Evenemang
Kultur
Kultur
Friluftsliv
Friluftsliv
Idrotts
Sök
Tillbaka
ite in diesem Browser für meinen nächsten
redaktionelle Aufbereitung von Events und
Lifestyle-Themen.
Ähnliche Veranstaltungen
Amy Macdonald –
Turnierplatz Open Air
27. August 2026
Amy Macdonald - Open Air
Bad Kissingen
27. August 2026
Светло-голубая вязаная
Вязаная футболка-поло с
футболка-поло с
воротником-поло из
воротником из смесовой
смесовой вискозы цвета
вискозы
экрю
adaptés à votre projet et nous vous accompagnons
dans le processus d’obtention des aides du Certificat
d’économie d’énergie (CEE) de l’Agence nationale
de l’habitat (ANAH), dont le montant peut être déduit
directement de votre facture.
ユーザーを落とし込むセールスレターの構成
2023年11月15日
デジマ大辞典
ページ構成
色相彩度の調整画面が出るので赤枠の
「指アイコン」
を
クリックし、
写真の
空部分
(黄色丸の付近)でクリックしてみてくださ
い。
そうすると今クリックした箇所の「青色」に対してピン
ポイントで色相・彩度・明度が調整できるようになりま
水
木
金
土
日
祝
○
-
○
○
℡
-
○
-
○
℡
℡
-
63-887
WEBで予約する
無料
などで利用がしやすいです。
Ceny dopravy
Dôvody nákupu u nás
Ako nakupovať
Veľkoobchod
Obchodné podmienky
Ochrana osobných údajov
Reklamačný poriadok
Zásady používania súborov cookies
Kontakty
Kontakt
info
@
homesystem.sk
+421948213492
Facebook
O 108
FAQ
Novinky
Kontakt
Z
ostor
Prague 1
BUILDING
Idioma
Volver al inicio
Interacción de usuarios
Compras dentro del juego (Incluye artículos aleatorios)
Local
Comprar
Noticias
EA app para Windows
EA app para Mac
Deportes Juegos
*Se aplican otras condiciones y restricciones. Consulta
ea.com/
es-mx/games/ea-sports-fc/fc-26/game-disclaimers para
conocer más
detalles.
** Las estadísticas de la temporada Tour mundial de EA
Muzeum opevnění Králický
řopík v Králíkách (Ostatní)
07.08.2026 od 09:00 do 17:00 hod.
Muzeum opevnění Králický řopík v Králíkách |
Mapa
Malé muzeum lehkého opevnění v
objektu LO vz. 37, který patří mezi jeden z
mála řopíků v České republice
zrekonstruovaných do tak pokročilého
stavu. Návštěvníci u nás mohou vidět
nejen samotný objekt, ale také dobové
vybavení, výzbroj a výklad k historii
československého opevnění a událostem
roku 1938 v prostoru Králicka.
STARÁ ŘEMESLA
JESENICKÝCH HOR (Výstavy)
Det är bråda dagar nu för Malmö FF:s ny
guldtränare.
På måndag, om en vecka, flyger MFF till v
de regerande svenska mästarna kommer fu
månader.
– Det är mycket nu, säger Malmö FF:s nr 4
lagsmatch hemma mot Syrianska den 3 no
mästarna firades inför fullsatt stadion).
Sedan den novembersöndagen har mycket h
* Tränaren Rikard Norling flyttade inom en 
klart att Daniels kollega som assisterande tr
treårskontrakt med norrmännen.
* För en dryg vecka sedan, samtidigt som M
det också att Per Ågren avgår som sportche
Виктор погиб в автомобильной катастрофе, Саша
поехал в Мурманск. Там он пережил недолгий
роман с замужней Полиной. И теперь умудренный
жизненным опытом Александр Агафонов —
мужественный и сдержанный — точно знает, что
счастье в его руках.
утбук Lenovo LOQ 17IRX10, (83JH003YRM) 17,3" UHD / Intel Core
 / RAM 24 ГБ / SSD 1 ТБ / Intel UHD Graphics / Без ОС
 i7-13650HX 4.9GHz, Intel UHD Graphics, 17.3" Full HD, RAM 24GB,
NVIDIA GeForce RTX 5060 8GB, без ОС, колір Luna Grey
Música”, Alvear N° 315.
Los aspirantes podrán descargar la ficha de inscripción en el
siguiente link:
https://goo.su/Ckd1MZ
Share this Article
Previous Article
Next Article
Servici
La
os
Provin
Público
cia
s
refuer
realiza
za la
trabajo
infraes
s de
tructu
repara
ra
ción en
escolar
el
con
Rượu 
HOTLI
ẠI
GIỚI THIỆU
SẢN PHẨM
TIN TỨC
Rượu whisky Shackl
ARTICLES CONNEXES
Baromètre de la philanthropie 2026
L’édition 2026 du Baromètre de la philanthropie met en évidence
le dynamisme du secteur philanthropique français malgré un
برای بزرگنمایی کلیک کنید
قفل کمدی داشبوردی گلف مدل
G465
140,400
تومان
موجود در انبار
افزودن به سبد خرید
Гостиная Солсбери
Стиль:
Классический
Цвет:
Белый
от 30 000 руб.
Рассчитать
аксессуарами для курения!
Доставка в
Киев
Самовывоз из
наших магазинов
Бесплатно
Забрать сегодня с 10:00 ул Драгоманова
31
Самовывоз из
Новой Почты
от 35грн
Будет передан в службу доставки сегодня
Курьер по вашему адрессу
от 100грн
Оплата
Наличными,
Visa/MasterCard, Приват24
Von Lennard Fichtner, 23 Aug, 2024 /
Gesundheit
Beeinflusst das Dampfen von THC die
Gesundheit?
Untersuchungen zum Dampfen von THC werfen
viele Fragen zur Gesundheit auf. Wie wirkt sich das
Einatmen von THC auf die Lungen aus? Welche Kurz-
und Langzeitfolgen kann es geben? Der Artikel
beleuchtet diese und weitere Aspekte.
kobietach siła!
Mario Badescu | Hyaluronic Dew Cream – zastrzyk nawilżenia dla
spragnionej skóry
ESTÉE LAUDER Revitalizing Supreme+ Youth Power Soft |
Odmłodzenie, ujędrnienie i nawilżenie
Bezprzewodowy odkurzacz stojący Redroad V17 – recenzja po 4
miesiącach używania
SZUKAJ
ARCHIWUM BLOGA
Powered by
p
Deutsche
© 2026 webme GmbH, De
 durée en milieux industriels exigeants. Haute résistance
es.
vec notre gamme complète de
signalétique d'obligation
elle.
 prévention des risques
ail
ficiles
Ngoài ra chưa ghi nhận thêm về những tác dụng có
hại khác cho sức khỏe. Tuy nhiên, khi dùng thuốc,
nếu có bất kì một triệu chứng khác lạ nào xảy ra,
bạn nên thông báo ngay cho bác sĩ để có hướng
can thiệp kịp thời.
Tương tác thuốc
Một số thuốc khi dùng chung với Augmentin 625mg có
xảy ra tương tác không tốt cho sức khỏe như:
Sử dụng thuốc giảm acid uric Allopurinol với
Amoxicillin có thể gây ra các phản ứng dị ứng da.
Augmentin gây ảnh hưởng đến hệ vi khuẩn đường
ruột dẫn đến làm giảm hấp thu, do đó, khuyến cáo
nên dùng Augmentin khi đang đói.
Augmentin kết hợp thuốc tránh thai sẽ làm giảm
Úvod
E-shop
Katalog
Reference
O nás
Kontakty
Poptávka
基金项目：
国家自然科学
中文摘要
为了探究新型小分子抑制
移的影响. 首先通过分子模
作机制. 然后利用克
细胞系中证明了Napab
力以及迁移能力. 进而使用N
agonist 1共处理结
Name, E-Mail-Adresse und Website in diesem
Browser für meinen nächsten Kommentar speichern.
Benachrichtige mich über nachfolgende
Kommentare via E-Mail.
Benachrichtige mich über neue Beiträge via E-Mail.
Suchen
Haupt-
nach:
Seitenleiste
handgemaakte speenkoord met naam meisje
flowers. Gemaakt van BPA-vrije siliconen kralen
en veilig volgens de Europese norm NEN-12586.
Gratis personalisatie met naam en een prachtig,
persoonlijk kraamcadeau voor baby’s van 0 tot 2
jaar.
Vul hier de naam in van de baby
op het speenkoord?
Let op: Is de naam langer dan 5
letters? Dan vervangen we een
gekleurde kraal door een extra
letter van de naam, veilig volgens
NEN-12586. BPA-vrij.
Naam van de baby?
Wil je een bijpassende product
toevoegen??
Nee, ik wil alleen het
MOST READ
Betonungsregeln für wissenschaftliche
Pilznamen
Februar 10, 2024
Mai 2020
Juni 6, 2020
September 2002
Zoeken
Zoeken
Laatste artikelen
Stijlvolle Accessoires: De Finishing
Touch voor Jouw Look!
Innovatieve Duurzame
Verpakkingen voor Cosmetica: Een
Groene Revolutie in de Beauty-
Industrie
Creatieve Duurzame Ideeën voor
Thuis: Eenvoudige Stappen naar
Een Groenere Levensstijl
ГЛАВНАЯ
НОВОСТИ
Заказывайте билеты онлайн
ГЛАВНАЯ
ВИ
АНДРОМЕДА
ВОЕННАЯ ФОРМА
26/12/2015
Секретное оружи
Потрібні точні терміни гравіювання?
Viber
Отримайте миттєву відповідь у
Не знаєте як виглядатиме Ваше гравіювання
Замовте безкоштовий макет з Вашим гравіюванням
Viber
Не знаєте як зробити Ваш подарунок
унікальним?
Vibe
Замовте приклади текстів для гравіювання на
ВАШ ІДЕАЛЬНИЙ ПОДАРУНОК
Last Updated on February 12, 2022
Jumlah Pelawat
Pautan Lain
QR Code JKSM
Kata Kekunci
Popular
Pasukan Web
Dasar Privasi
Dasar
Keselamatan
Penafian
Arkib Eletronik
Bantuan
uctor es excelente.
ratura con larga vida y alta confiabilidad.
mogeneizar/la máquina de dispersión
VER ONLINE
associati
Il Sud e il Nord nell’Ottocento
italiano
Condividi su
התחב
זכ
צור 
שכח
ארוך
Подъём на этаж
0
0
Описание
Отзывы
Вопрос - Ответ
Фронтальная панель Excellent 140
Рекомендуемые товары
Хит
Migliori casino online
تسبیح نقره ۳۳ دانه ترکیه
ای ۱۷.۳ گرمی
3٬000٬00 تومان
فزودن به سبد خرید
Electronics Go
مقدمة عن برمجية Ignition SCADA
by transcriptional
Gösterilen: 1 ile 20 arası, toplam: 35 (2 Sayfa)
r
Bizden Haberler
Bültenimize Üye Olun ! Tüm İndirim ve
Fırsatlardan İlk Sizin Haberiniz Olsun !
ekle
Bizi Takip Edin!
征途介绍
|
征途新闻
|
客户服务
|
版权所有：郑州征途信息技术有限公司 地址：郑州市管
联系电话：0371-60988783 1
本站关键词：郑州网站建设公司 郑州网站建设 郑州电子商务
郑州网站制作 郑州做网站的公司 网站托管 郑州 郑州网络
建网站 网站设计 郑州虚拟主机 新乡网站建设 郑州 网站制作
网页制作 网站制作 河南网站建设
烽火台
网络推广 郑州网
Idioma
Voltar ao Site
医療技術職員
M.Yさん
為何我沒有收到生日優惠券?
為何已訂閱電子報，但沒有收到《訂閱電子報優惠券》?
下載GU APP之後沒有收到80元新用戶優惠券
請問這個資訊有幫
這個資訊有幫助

□ □ □ □

* **Problem statement**
Whenever the word "смесовой" occurs in a line of the records, that line counts once; state the total alone.

* **Task output**
2